- _Work instructions_
Copy the records below in full, keeping each word as it is but omitting the pictures.

[Page-level text extractions]
= = =

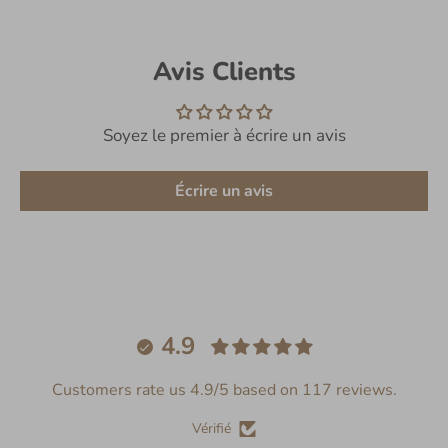
Avis Clients
Soyez le premier à écrire un avis
Écrire un avis
4.9
Customers rate us 4.9/5 based on 117 reviews.
Vérifié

= = =

- _Your response_
Avis Clients
Soyez le premier à écrire un avis
Écrire un avis
4.9
Customers rate us 4.9/5 based on 117 reviews.
Vérifié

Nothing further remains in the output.